Gibt man in eine Suchmaschine im Internet „Wertschätzung am Arbeitsplatz“ ein, so ergeben sich über zwei Millionen Treffer. Verschiedene Zeitschriften für Führungskräfte und Manager weisen regelmäßig darauf hin, wie wichtig wertschätzende Führung ist und dass es sich hierbei um einen Erfolgsfaktor für das Unternehmen handelt. Auch zahlreiche Seminarangebote zum Thema „Wertschätzend führen“ finden sich im Internet.
Schaut man sich Umfragen zum Themengebiet an, so lässt sich jedoch feststellen, dass Wertschätzung und Anerkennung im Betrieb nur einen geringen Stellenwert haben. So hat zum Beispiel das Karriereportal Monster im Jahr 2015 seine Nutzer und Nutzerinnen gefragt, ob sie sich an ihrem Arbeitsplatz wertgeschätzt fühlen. Es zeigt sich, dass lediglich 11 Prozent der Befragten in Deutschland mit „oft“ antworten, während sich 46 Prozent nie wertgeschätzt fühlen. Zu diesem Befund passen Ergebnisse des Gallup Instituts, das regelmäßig seit 2001 den Grad der Bindung der Beschäftigten an ihren Betrieb untersucht. Die Erhebungen zeigen inzwischen über viele Jahre hinweg, dass lediglich circa 15 Prozent der Beschäftigten eine hohe Bindung an ihren Betrieb haben, während über fünf Millionen Beschäftigte innerlich gekündigt haben und fast drei von vier Beschäftigten Dienst nach Vorschrift machen.

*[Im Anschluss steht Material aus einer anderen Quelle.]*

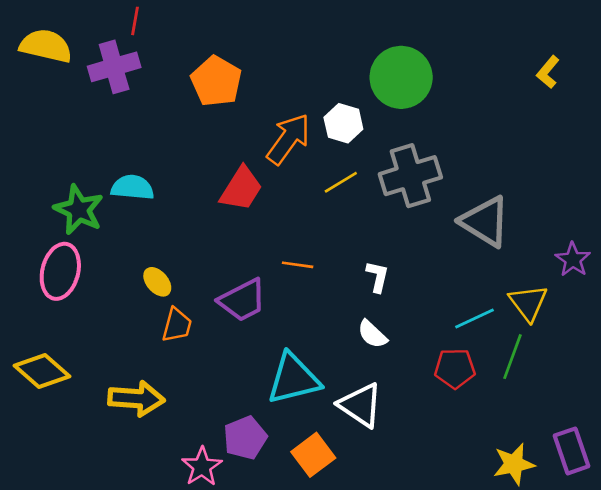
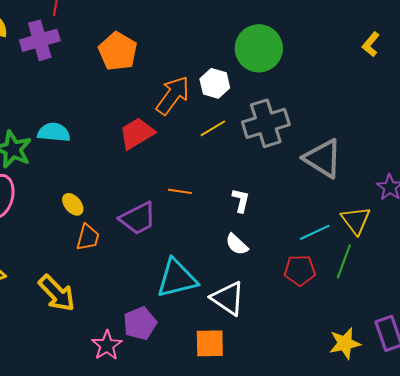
red trapezoid: (241, 189) -> (137, 133), turned -153
yellow arrow: (136, 398) -> (57, 293), turned 42
orange square: (313, 455) -> (210, 343), moved, turned 36

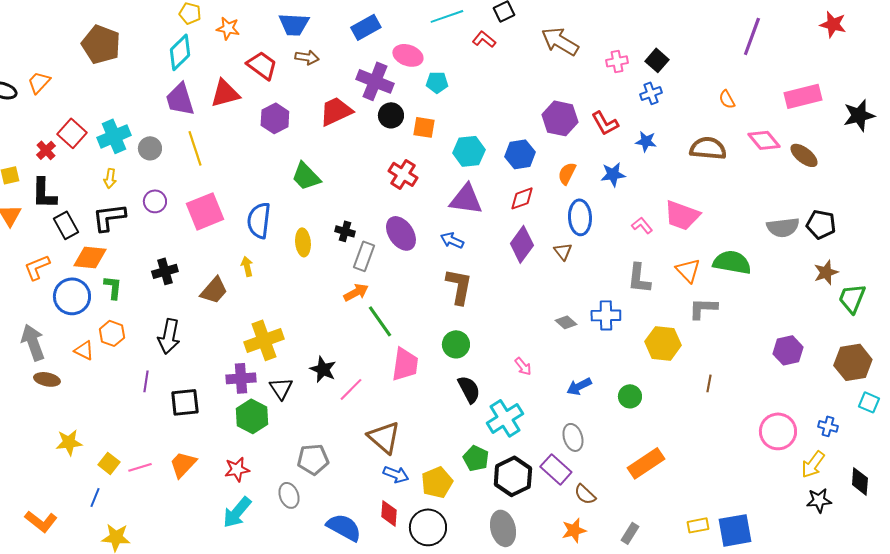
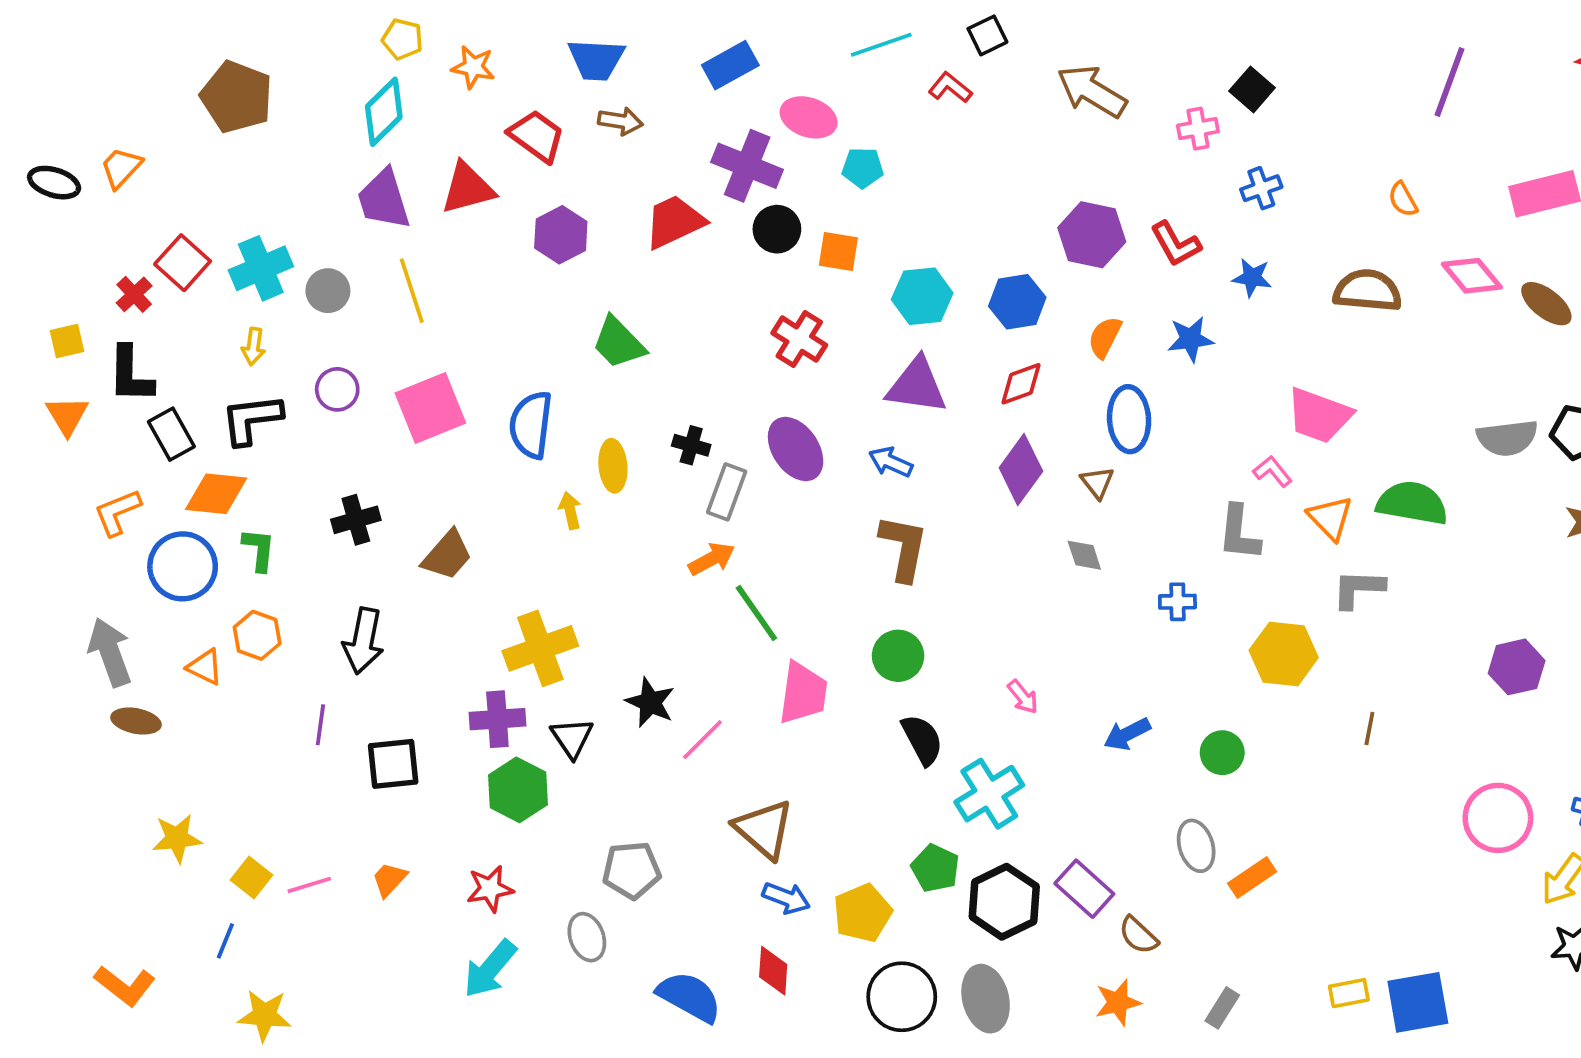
black square: (657, 60) -> (1252, 89), moved
pink L-shape: (642, 225) -> (1273, 471), moved
yellow arrow: (247, 266) -> (570, 510), moved
blue cross: (606, 315) -> (1177, 602), size x0.7
gray diamond: (566, 322) -> (1084, 555), moved, turned 30
gray ellipse: (573, 437) -> (1196, 846), moved
orange rectangle: (646, 463) -> (1252, 878), size x0.7
orange trapezoid: (183, 464) -> (389, 879), size x0.7
black circle: (428, 527) -> (902, 997), moved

Eine weitere Umfrage der Kraftwerk Anerkennung OG aus Österreich im Jahr 2013 hat festgestellt, dass über 81 Prozent der Führungskräfte glauben, häufig Anerkennung oder Lob auszusprechen, aber 67 Prozent der Beschäftigten ohne Führungsverantwortung berichten, nur selten oder nie Anerkennung von ihren Vorgesetzten zu erhalten. Es gibt also offensichtlich eine deutliche Differenz im Erleben zwischen den Führungskräften und ihren Mitarbeiterinnen und Mitarbeitern. Somit bleibt festzuhalten, dass Wertschätzung und Anerkennung der Führungskräfte nicht erfolgt oder nicht ankommt (vgl. auch Bach, 2012).
Unterschiedliche Arten von Respekt
Der Psychologe und Professor für „Leadership und Organizational Behavior“ Niels van Quaquebeke hat sich in seiner Doktorarbeit mit dem Thema „Respekt“ beschäftigt. Er unterscheidet beim zwischenmenschlichen Respekt zwischen einem sogenannten horizontalen und einem vertikalen Respekt. Der horizontale Respekt umfasst eine Gleichwürdigkeit von Menschen und ist bedingungslos, während der vertikale Respekt graduell ist und von der Leistung abhängt.
Der horizontale Respekt stellt somit eine Haltung dar: Erkenne ich mein Gegenüber als Mensch mir gleichwürdig an?
Der vertikale Respekt bezieht sich eher auf die Leistung des Beschäftigten: Hat er oder sie etwas geschafft, dass ich respektiere?
Möglicherweise liegt genau hierin das Problem: Der vertikale Respekt, den ich meinem Gegenüber für seine Leistung entgegenbringe, wirkt vermutlich nur, wenn der horizontale Respekt gegeben ist und ich mein Gegenüber als Mensch mir gleichwürdig anerkenne. Anerkennung, die von Führungskräften kommt, die ihre Mitarbeiterinnen und Mitarbeiter nicht auf der Ebene einer grundlegenden Menschenwürde als gleich ansehen, kommt womöglich nicht an. Sie wird als „unecht“ empfunden – als nicht authentisch.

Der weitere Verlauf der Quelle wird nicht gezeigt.